Desde la aprobación de reformas constitucionales que prolongan los mandatos presidenciales hasta el uso selectivo de la justicia para perseguir oponentes políticos, debilitamiento progresivo del sistema democrático. Lo que acarrea un impacto directo en los Derechos humanos, limitando la capacidad de los ciudadanos para ejercer su libertad de expresión, asociación y manifestación.
En su discurso, Hernández enfatizó la importancia de consolidar la independencia judicial como pilar fundamental de la democracia.
En Bolivia, esto debe traducirse en reformas profundas que garanticen la elección transparente de jueces y fiscales, la aplicación de métricas de evaluación independientes y la eliminación de influencias partidarias en el sistema judicial. Además, es crucial empoderar a la sociedad civil y fomentar la educación cívica para que los ciudadanos puedan exigir rendición de cuentas a sus gobernantes.
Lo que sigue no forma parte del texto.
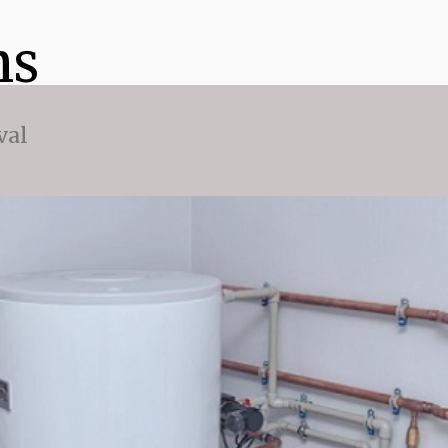
ns
val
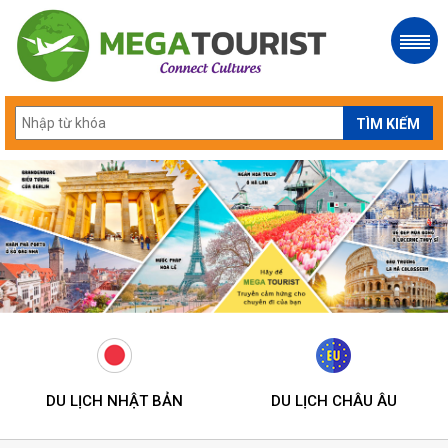
DU LỊCH NHẬT BẢN
DU LỊCH CHÂU ÂU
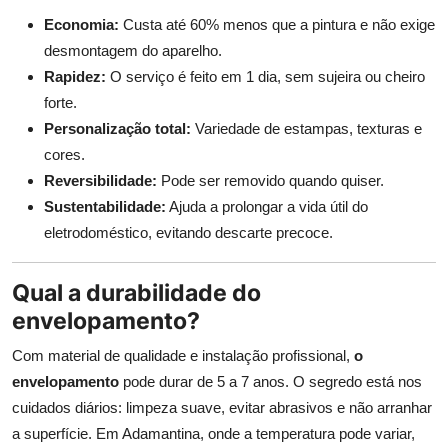
Economia:
Custa até 60% menos que a pintura e não exige
desmontagem do aparelho.
Rapidez:
O serviço é feito em 1 dia, sem sujeira ou cheiro
forte.
Personalização total:
Variedade de estampas, texturas e
cores.
Reversibilidade:
Pode ser removido quando quiser.
Sustentabilidade:
Ajuda a prolongar a vida útil do
eletrodoméstico, evitando descarte precoce.
Qual a durabilidade do
envelopamento?
Com material de qualidade e instalação profissional,
o
envelopamento
pode durar de 5 a 7 anos. O segredo está nos
cuidados diários: limpeza suave, evitar abrasivos e não arranhar
a superfície. Em Adamantina, onde a temperatura pode variar,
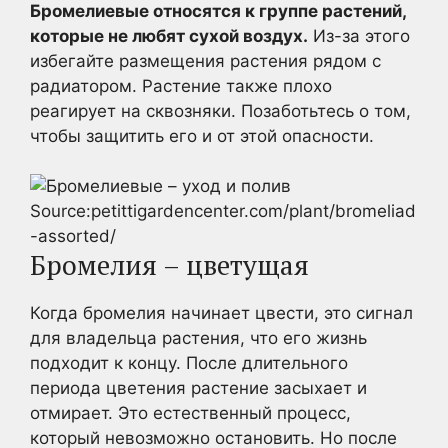
Бромелиевые относятся к группе растений,
которые не любят сухой воздух.
Из-за этого
избегайте размещения растения рядом с
радиатором. Растение также плохо
реагирует на сквозняки. Позаботьтесь о том,
чтобы защитить его и от этой опасности.
Source:petittigardencenter.com/plant/bromeliad
-assorted/
Бромелия – цветущая
Когда бромелия начинает цвести, это сигнал
для владельца растения, что его жизнь
подходит к концу. После длительного
периода цветения растение засыхает и
отмирает. Это естественный процесс,
который невозможно остановить. Но после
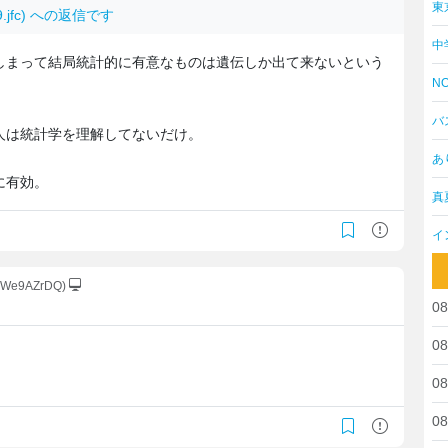
東
G9.jfc) への返信です
中
しまって結局統計的に有意なものは遺伝しか出て来ないという
NO
バ
人は統計学を理解してないだけ。
あ
に有効。
真
イ
B.We9AZrDQ)
08
08
08
08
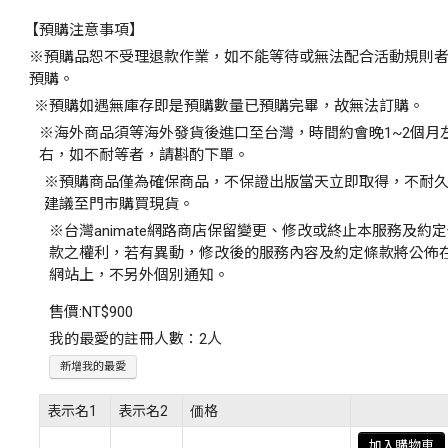
【預購注意事項】
※預購品恕不受理退款作業，如不能等待或無法配合活動規則
預購。
※預購如遇無庫存即是預購數量已預購完畢，故無法訂購。
※海外商品須等海外發貨後進口至台灣，時間約會晚1~2個月
右，如不耐等者，請斟酌下單。
※預購商品僅為確保商品，不保證出版當天立即取得，不耐
建議至門市購買現貨。
※台灣animate網路商店保留變更、修改或終止本服務及約
款之權利，若有異動，修改後的服務內容及約定條款將公佈
網站上，不另外個別通知。
售價:
NT$900
我的最愛的註冊人數：2人
新增我的最愛
表示名1
表示名2
価格
加入購物車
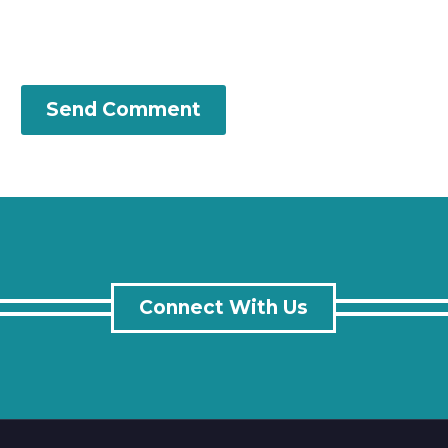
Send Comment
Connect With Us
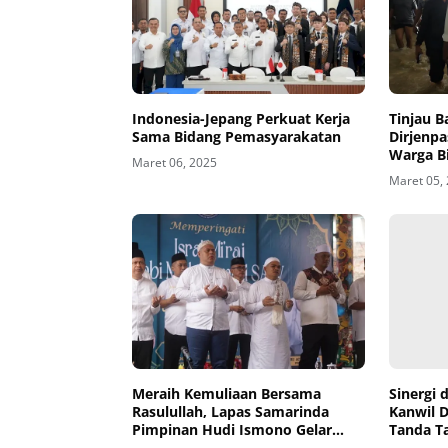
Indonesia-Jepang Perkuat Kerja
Tinjau B
Sama Bidang Pemasyarakatan
Dirjenp
Warga Bi
Maret 06, 2025
Maret 05,
Meraih Kemuliaan Bersama
Sinergi 
Rasulullah, Lapas Samarinda
Kanwil D
Pimpinan Hudi Ismono Gelar
Tanda Ta
Peringatan Isra Mi'raj 1446
dan Zona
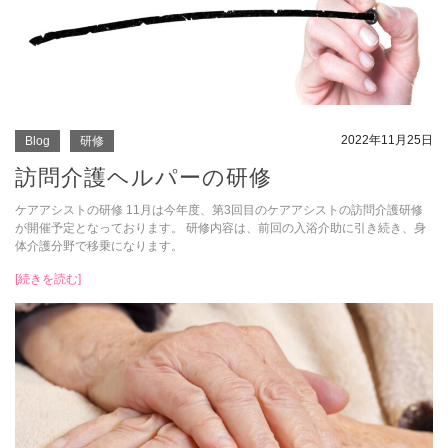
2022年11月25日
Blog
研修
訪問介護ヘルパーの研修
ケアアシストの研修 11月は今年度、第3回目のケアアシストの訪問介護研修
が開催予定となっております。 研修内容は、前回の入浴介助に引き続き、身
体介護分野で移乗になります。
[続きを読む]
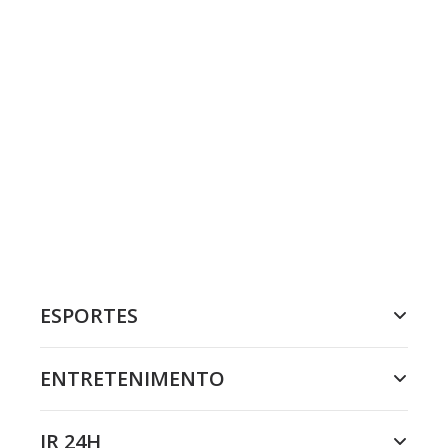
ESPORTES
ENTRETENIMENTO
JR 24H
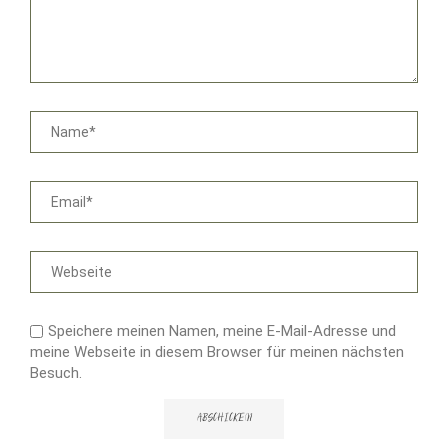
Speichere meinen Namen, meine E-Mail-Adresse und
meine Webseite in diesem Browser für meinen nächsten
Besuch.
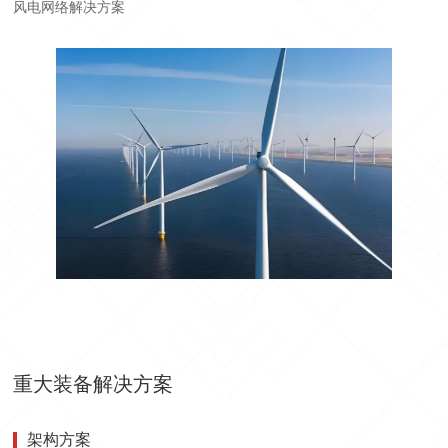
风电网络解决方案
重大装备解决方案
架构方案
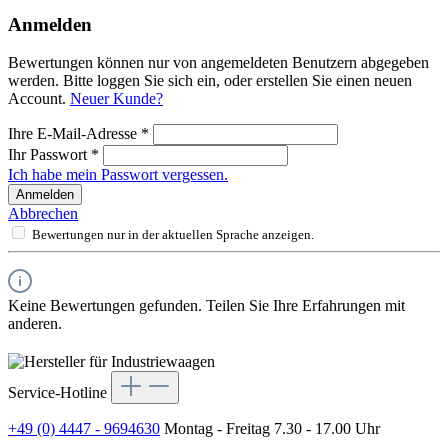
Anmelden
Bewertungen können nur von angemeldeten Benutzern abgegeben
werden. Bitte loggen Sie sich ein, oder erstellen Sie einen neuen
Account.
Neuer Kunde?
Ihre E-Mail-Adresse
*
Ihr Passwort
*
Ich habe mein Passwort vergessen.
Anmelden
Abbrechen
Bewertungen nur in der aktuellen Sprache anzeigen.
Keine Bewertungen gefunden. Teilen Sie Ihre Erfahrungen mit
anderen.
Service-Hotline
+49 (0) 4447 - 9694630
Montag - Freitag 7.30 - 17.00 Uhr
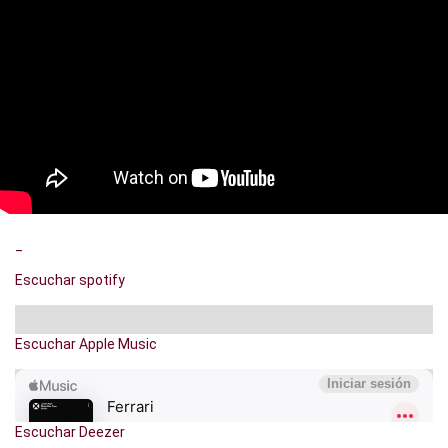
_
Escuchar spotify
Escuchar Apple Music
Escuchar Deezer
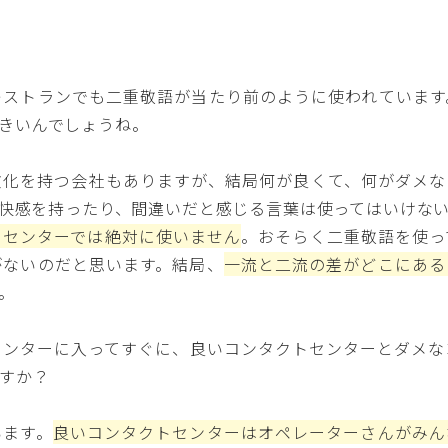
ストランでも二重敬語が当たり前のように使われています
きいんでしょうね。
化を持つ会社もありますが、結局何が良くて、何がダメな
快感を持ったり、間違いだと感じる言葉は使ってはいけな
トセンターでは絶対に使いません
。おそらく二重敬語を使っ
がないのだと思います。結局、
一流と二流の差がどこにある
。
ンターに入ってすぐに、良いコンタクトセンターとダメな
すか？
ます。
良いコンタクトセンターはオペレーターさんがみん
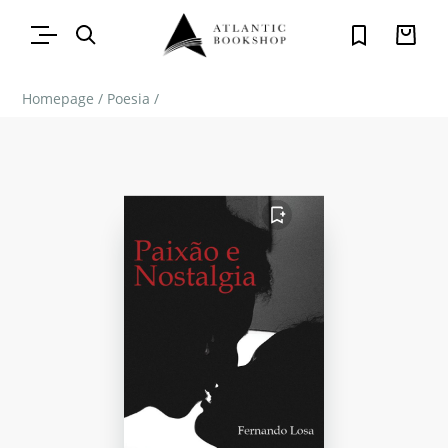
Homepage
/
Poesia
/
FAVORITO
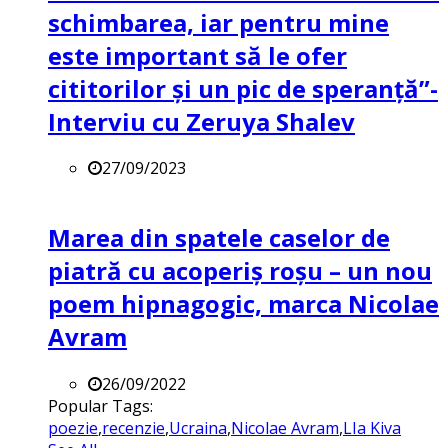
schimbarea, iar pentru mine
este important să le ofer
cititorilor și un pic de speranță”-
Interviu cu Zeruya Shalev
27/09/2023
Marea din spatele caselor de
piatră cu acoperiș roșu – un nou
poem hipnagogic, marca Nicolae
Avram
26/09/2022
Popular Tags:
poezie
,
recenzie
,
Ucraina
,
Nicolae Avram
,
LIa Kiva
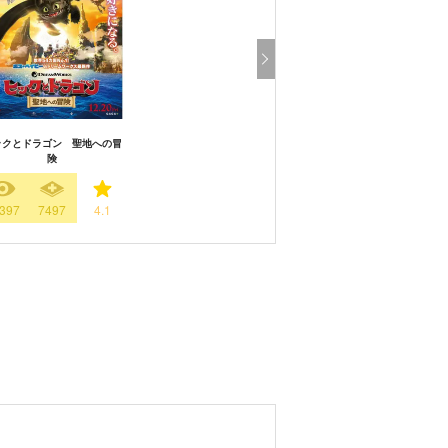
ックとドラゴン 聖地への冒
険
397
7497
4.1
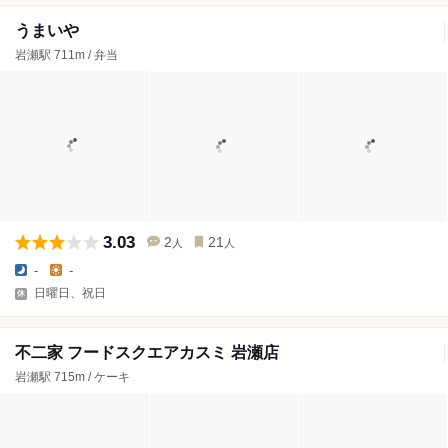
うまいや
岩瀬駅 711m / 弁当
3.03
2
21
人
人
-
-
日曜日、祝日
不二家 フードスクエアカスミ 岩瀬店
岩瀬駅 715m / ケーキ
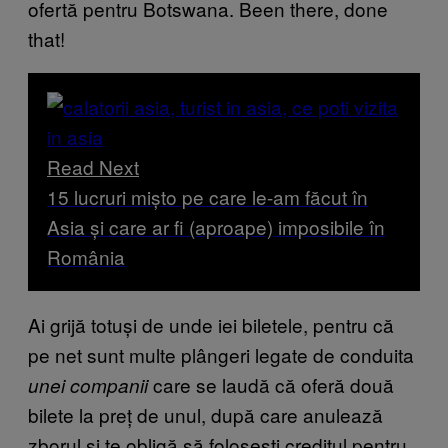
ofertă pentru Botswana. Been there, done
that!
Read Next
15 lucruri mișto pe care le-am făcut în
Asia și care ar fi (aproape) imposibile în
România
Ai grijă totuși de unde iei biletele, pentru că
pe net sunt multe plângeri legate de conduita
care se laudă că oferă două
unei companii
bilete la preț de unul, după care anulează
zborul și te obligă să folosești creditul pentru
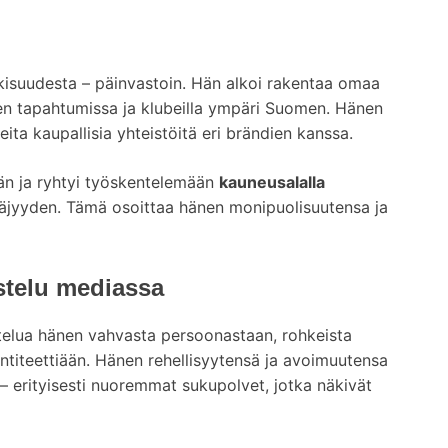
lkisuudesta – päinvastoin. Hän alkoi rakentaa omaa
yen tapahtumissa ja klubeilla ympäri Suomen. Hänen
eita kaupallisia yhteistöitä eri brändien kanssa.
än ja ryhtyi työskentelemään
kauneusalalla
ttäjyyden. Tämä osoittaa hänen monipuolisuutensa ja
stelu mediassa
stelua hänen vahvasta persoonastaan, rohkeista
entiteettiään. Hänen rehellisyytensä ja avoimuutensa
 erityisesti nuoremmat sukupolvet, jotka näkivät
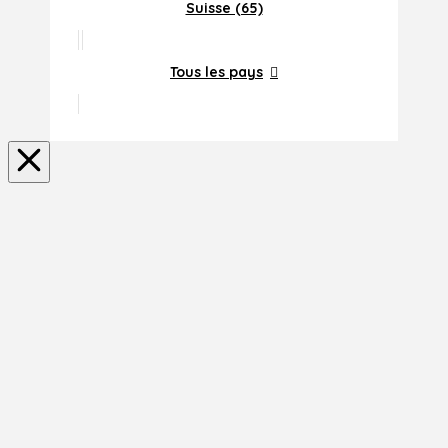
Suisse (65)
Tous les pays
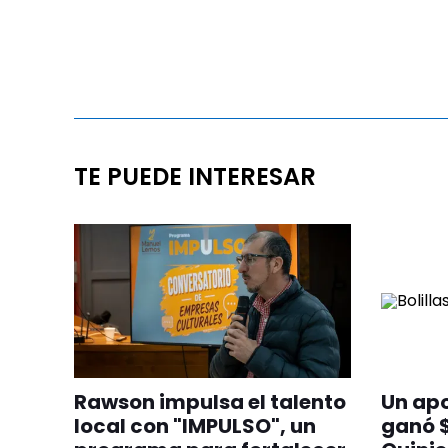
TE PUEDE INTERESAR
Rawson impulsa el talento
Un apo
local con "IMPULSO", un
ganó $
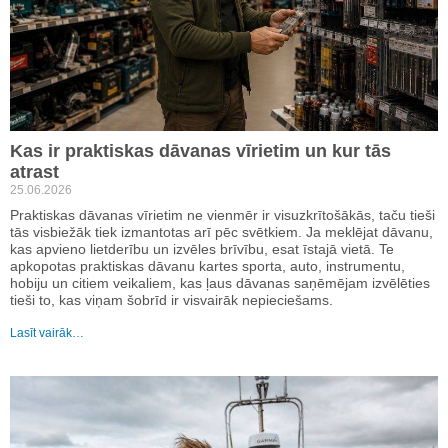
Kas ir praktiskas dāvanas vīrietim un kur tās
atrast
25.06.2026
Praktiskas dāvanas vīrietim ne vienmēr ir visuzkrītošākās, taču tieši
tās visbiežāk tiek izmantotas arī pēc svētkiem. Ja meklējat dāvanu,
kas apvieno lietderību un izvēles brīvību, esat īstajā vietā. Te
apkopotas praktiskas dāvanu kartes sporta, auto, instrumentu,
hobiju un citiem veikaliem, kas ļaus dāvanas saņēmējam izvēlēties
tieši to, kas viņam šobrīd ir visvairāk nepieciešams.
Lasīt vairāk…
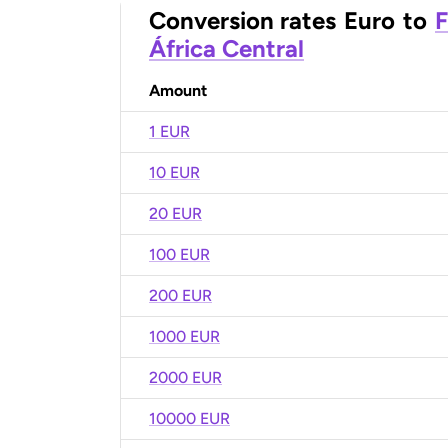
Conversion rates
Euro
to
F
África Central
Amount
1 EUR
10 EUR
20 EUR
100 EUR
200 EUR
1000 EUR
2000 EUR
10000 EUR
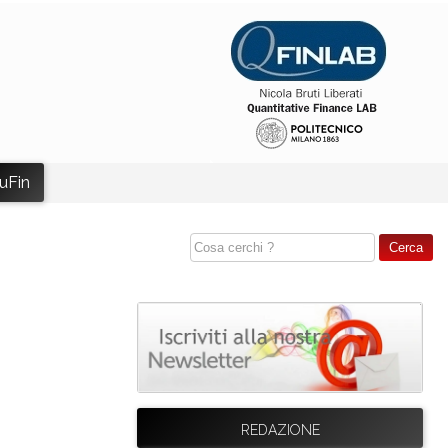
uFin
REDAZIONE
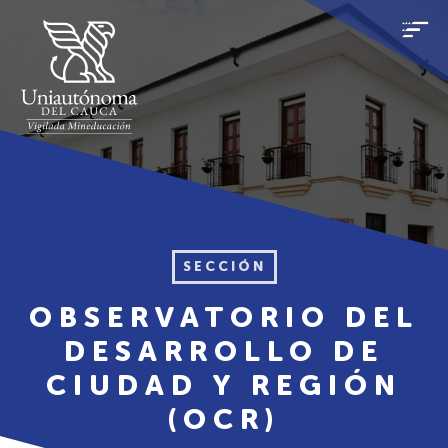
SECCIÓN
OBSERVATORIO DEL
DESARROLLO DE
CIUDAD Y REGIÓN
(OCR)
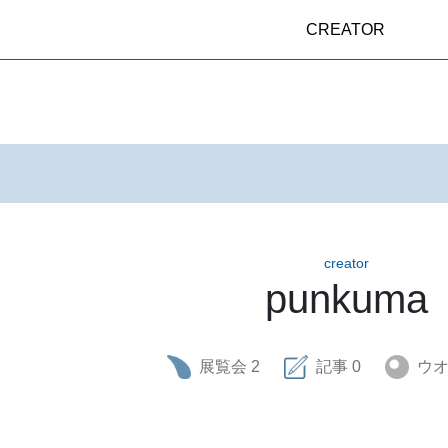
CREATOR
creator
punkuma
展覧会
2
記事
0
ウ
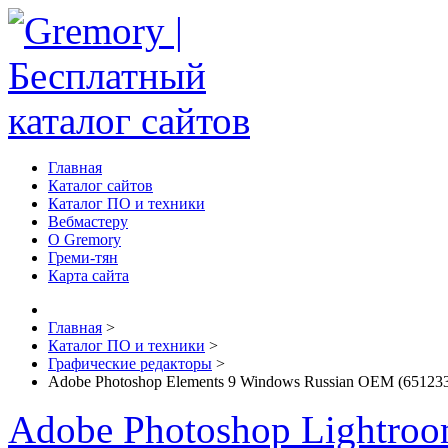
Главная
Каталог сайтов
Каталог ПО и техники
Вебмастеру
О Gremory
Греми-тян
Карта сайта
Главная
>
Каталог ПО и техники
>
Графические редакторы
>
Adobe Photoshop Elements 9 Windows Russian OEM (65123
Adobe Photoshop Lightroom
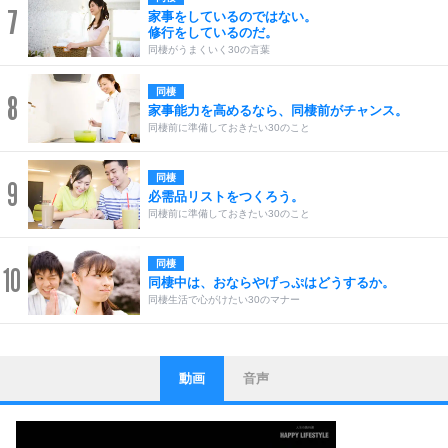
7
家事をしているのではない。
修行をしているのだ。
同棲がうまくいく30の言葉
同棲
8
家事能力を高めるなら、同棲前がチャンス。
同棲前に準備しておきたい30のこと
同棲
9
必需品リストをつくろう。
同棲前に準備しておきたい30のこと
同棲
10
同棲中は、おならやげっぷはどうするか。
同棲生活で心がけたい30のマナー
動画
音声
ストレス対策
1
他人と比べない。
いっそのこと、他人を見ない。
いらいらしない人になる30の方法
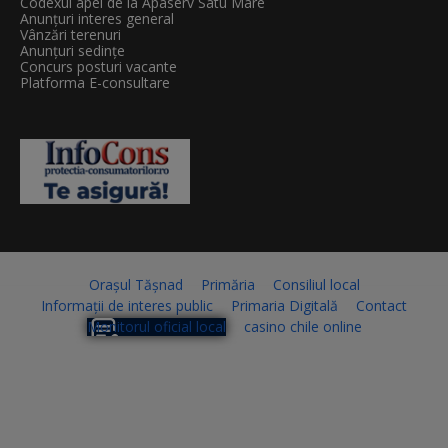
Codexul apei de la Apaserv Satu Mare
Anunțuri interes general
Vânzări terenuri
Anunțuri sedințe
Concurs posturi vacante
Platforma E-consultare
Orașul Tășnad
Primăria
Consiliul local
Informații de interes public
Primaria Digitală
Contact
Monitorul oficial local
casino chile online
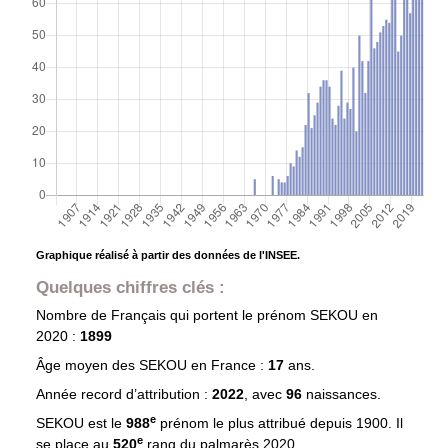
Graphique réalisé à partir des données de l'INSEE.
Quelques chiffres clés :
Nombre de Français qui portent le prénom
SEKOU
en
2020 :
1899
Âge moyen des
SEKOU
en France :
17
ans.
Année record d’attribution :
2022
, avec
96
naissances.
e
SEKOU est le
988
prénom le plus attribué depuis 1900. Il
e
se place au
520
rang du palmarès 2020.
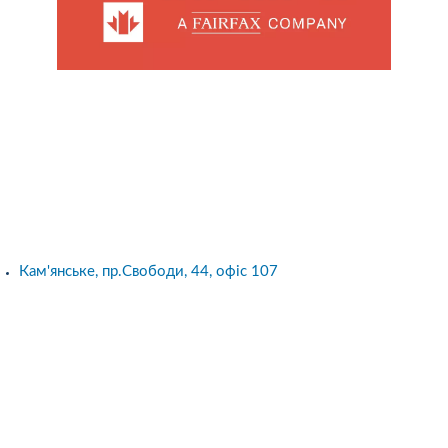
Кам'янське, пр.Свободи, 44, офіс 107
La región también puede beneficiarse de un enfoque supranacional. La Corte IDH debe redoblar sus esfuerzos en garantizar el cumplimiento de sus sentencias y en promover el diálogo entre Estados para fortalecer la colaboración en materia de Derechos humanos. Las sanciones a los gobiernos que violen las normativas internacionales deben ser más rigurosas, y las organizaciones internacionales deben presionar para que los Estados respeten el orden constitucional.
El discurso de Nancy Hernández nos recuerda que la democracia y los Derechos humanos no son conquistas permanentes, sino logros que deben ser protegidos de manera constante. Depende de nosotros, como ciudadanos y como naciones, impedir que las sombras del autoritarismo vuelvan a oscurecer nuestro futuro.